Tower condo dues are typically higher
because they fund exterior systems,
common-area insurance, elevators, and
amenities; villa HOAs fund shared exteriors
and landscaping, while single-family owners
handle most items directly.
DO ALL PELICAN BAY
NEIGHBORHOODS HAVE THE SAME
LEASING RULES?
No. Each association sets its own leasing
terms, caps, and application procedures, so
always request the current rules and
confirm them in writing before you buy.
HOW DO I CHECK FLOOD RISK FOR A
===
* _What you need to do_: Copy out every line from the material above where the string "fund" turns up.

* _Reply_:
because they fund exterior systems,
amenities; villa HOAs fund shared exteriors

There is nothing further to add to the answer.